Indeed, this would make me way less annoyed at the thousand and one streaming services popping up like mushrooms after a rainy day.
I tend to care lot less on keeping something like dropout even if I don't use it all the time (I like to think I contribute keeping it afloat, and watch it whenever), but I cancel other subscriptions a lot more aggresively (I've unsubbed/resubbed to Gamepass plenty of times specially when playing random stuff with friends, there's something nice of the exploratory playing you do when you don't need to care who has bought which game)
On the pattern I use dropout, they'd get a month or two of revenue out of me (Binge a couple of their limited runs and catch up on their staples) and zilch for the rest of the year even if I'm a happy customer
Are they upfront?
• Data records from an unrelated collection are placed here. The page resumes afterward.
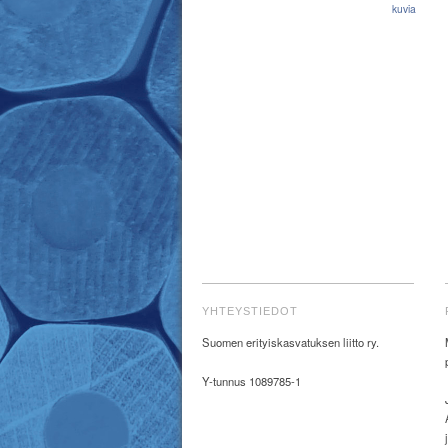
kuvia
YHTEYSTIEDOT
Suomen erityiskasvatuksen liitto ry.
Y-tunnus 1089785-1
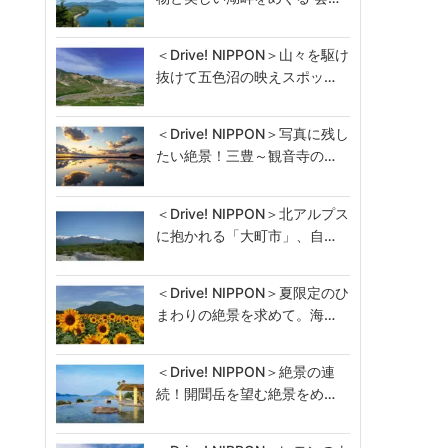
＜Drive! NIPPON＞山々を駆け
抜けて五色沼の映えスポッ…
＜Drive! NIPPON＞写真に残し
たい絶景！三豊～観音寺の…
＜Drive! NIPPON＞北アルプス
に抱かれる「大町市」、自…
＜Drive! NIPPON＞夏限定のひ
まわりの絶景を求めて。海…
＜Drive! NIPPON＞絶景の連
続！開聞岳を望む絶景をめ…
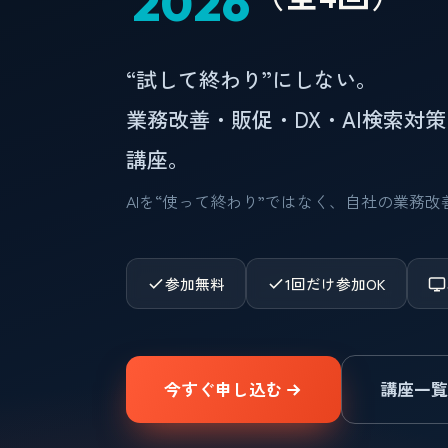
2026
“試して終わり”にしない。
業務改善・販促・DX・AI検索対
講座。
AIを“使って終わり”ではなく、自社の業務
参加無料
1回だけ参加OK
今すぐ申し込む
講座一覧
Or do they pay per view royalties at the end of a streaming period? Or likely mix of both, varying by each piece of content terms?
Hypothetically, if a streaming service structured most of their obligations in the form of post-view true-up's, they wouldn't have any problem doing this. And could make bank on the float between customer payment (first of month) and paying for their content (end of period).
A change I think is necessary for consumers however is deduplication of content payments. If you subscribe to multiple services, youre paying for a license to some content multiple times, sometimes many times.
What I would like to see is more like Kagi Fair Pricing, a master payment account (like prime or movies anywhere) that has access to all your accounts, cross references where you are paying for a title multiple times, and offers a refund or credit.
Largely this breaks down into two salient factors:
- the friction of the transaction itself, which you largely shed when the consumer already has already agreed to be billed on usage, and
- metering aversion, which can be alleviated with a wide range of cheap tricks, e.g. using very coarse quantization: think not "rent this episode for just $0.99", but "rent up to 50 episodes this month for just $9.99". But the extreme of this is what you actually see: one price for any usage of the service at all, which ... is a popular pricing model at consumer scales because it works?